/adjusted

Post-Hoc Nearest Neighbor Adjustment of Regression Predictions

Primary LanguageROtherNOASSERTION

adjusted

Lifecycle: experimental CRAN status R-CMD-check Codecov test coverage

The goal of adjusting is to make better predictions for regression models by adjusting them using the most similar points from the training set. We implement the method of Quinlan (1993) and the Gower distance.

Installation

You can install the development version of adjusted like so:

pak::pak("topepo/adjusted)

It is not on CRAN yet.

Example

Let’s model the motorcycle helmet data in the MASS package with a regression tree as an example. First, the data and the original CART fit:

library(adjusted)
library(workflows)
library(dplyr)
library(parsnip)
library(ggplot2)
# Also required the rpart package to be installed

# Use the 1D motorcycle helmet data as an example

data(mcycle, package = "MASS")

# Use every fifth data point as a test point
in_test <- ( 1:nrow(mcycle) ) %% 5 == 0
cycl_train <- mcycle[-in_test, ]
cycl_test  <- mcycle[ in_test, ]

# A grid to show the predicted lines
mcycle_grid <- tibble(times = seq(2.4, 58, length.out = 500))

There is a nonlinear relationship between the predictor and outcome:

theme_set(theme_bw())

cycl_train %>%
  ggplot(aes(x = times)) +
  geom_point(aes(y = accel))

The CART fit is, as expected, blocky:

cart_spec <- decision_tree() %>% set_mode("regression")

cart_fit <- 
  workflow(accel ~ times, cart_spec) %>% 
  fit(data = cycl_train)

raw_pred <- augment(cart_fit, mcycle_grid)

raw_pred %>% 
  ggplot(aes(x = times)) + 
  geom_point(data = cycl_test, aes(y = accel)) +
  geom_line(aes(y = .pred),  col = "blue", alpha = 3 / 4)

The nn_adjust() function collects the information that it needs by storing the fitted workflow as well as the training set:

adj_obj <- nn_adjust(cart_fit, cycl_train)

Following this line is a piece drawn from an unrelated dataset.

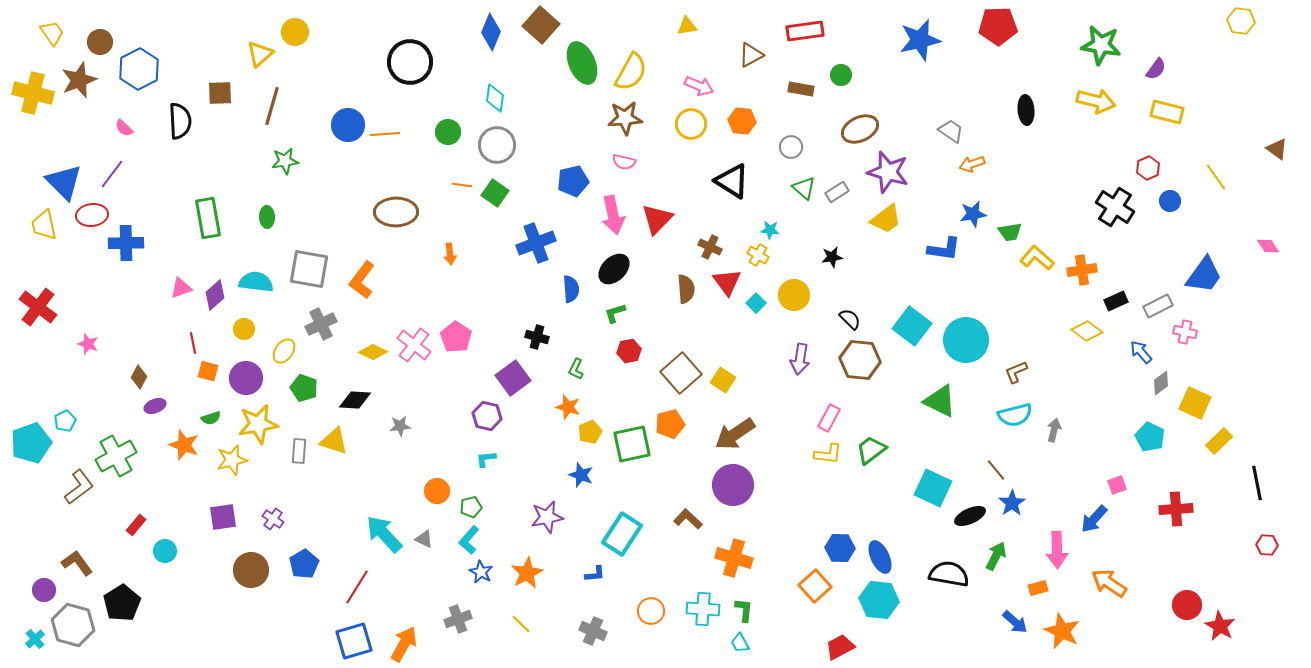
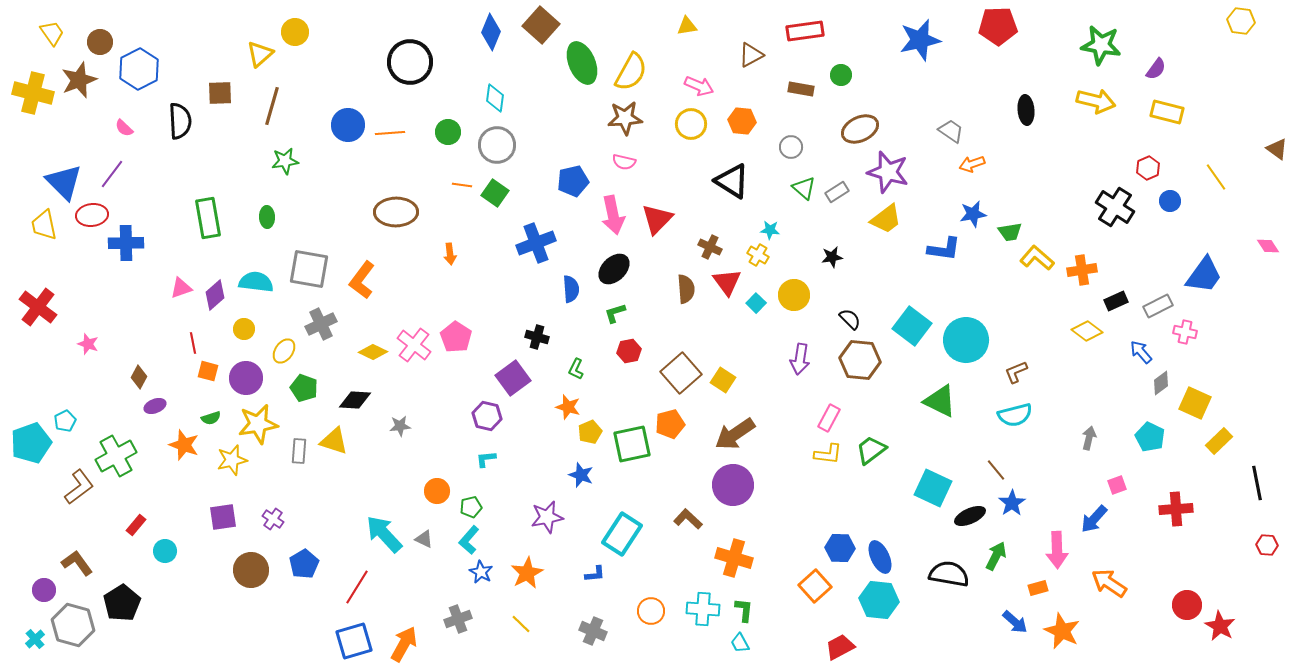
orange line at (385, 134): moved 5 px right, 1 px up
gray arrow at (1054, 430): moved 35 px right, 8 px down
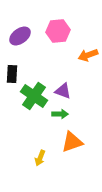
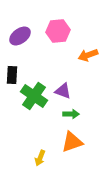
black rectangle: moved 1 px down
green arrow: moved 11 px right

The predict() or augment() methods can be used to make the original prediction along with the adjustment. The number of neighbors is specified here:

adj_pred <- augment(adj_obj, mcycle_grid, neighbors = 10)
head(adj_pred)
#> # A tibble: 6 × 2
#>   .pred times
#>   <dbl> <dbl>
#> 1 -1.99  2.4 
#> 2 -1.99  2.51
#> 3 -1.99  2.62
#> 4 -1.99  2.73
#> 5 -2.00  2.85
#> 6 -2.00  2.96

For the held out data, there are different predictions:

adj_pred %>% 
  ggplot(aes(x = times)) + 
  geom_point(data = cycl_test, aes(y = accel)) +
  geom_line(aes(y = .pred),  col = "darkorange", alpha = 3 / 4)

Code of Conduct

Please note that the adjusted project is released with a Contributor Code of Conduct. By contributing to this project, you agree to abide by its terms.